To do – Retype the records below exactly as they appear, but leave out any pictures.

Material for this exercise –
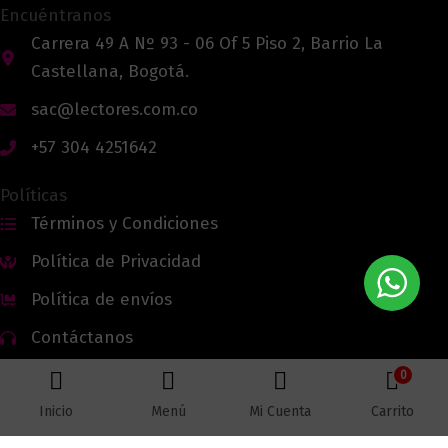
Encuéntranos
Carrera 49 A Nº 93 - 06 Of 5 Piso 2, Barrio La
Castellana, Bogotá.
sac@lectores.com.co
+57 304 4251642
Políticas
Términos y Condiciones
Política de Privacidad
Política de envíos
Contáctanos
0
Inicio
Menú
Mi Cuenta
Carrito
Todos los derechos reservados © 2026 Lectores.co |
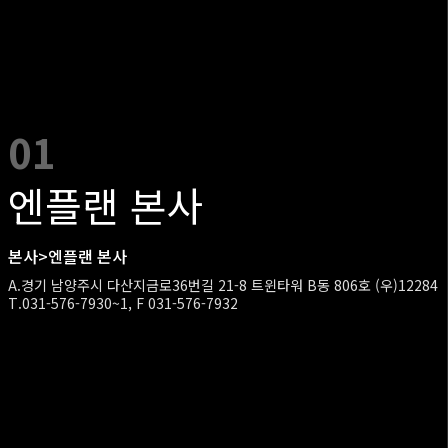
01
엔플랜 본사
본사>엔플랜 본사
A.경기 남양주시 다산지금로36번길 21-8 트윈타워 B동 806호 (우)12284
T.031-576-7930~1, F 031-576-7932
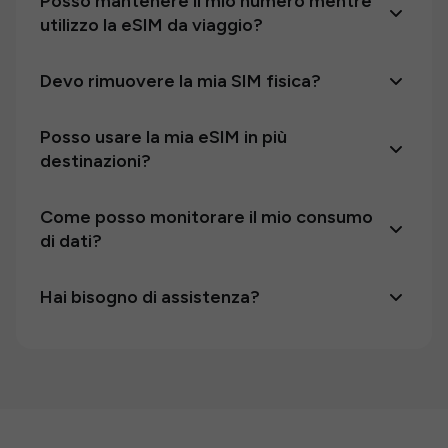
Posso mantenere il mio numero mentre
utilizzo la eSIM da viaggio?
Devo rimuovere la mia SIM fisica?
Posso usare la mia eSIM in più
destinazioni?
Come posso monitorare il mio consumo
di dati?
Hai bisogno di assistenza?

Answer to this task –
Encuéntranos
Carrera 49 A Nº 93 - 06 Of 5 Piso 2, Barrio La
Castellana, Bogotá.
sac@lectores.com.co
+57 304 4251642
Políticas
Términos y Condiciones
Política de Privacidad
Política de envíos
Contáctanos
0
Inicio
Menú
Mi Cuenta
Carrito
Todos los derechos reservados © 2026 Lectores.co |
01
엔플랜 본사
본사>엔플랜 본사
A.경기 남양주시 다산지금로36번길 21-8 트윈타워 B동 806호 (우)12284
T.031-576-7930~1, F 031-576-7932
Posso mantenere il mio numero mentre
utilizzo la eSIM da viaggio?
Devo rimuovere la mia SIM fisica?
Posso usare la mia eSIM in più
destinazioni?
Come posso monitorare il mio consumo
di dati?
Hai bisogno di assistenza?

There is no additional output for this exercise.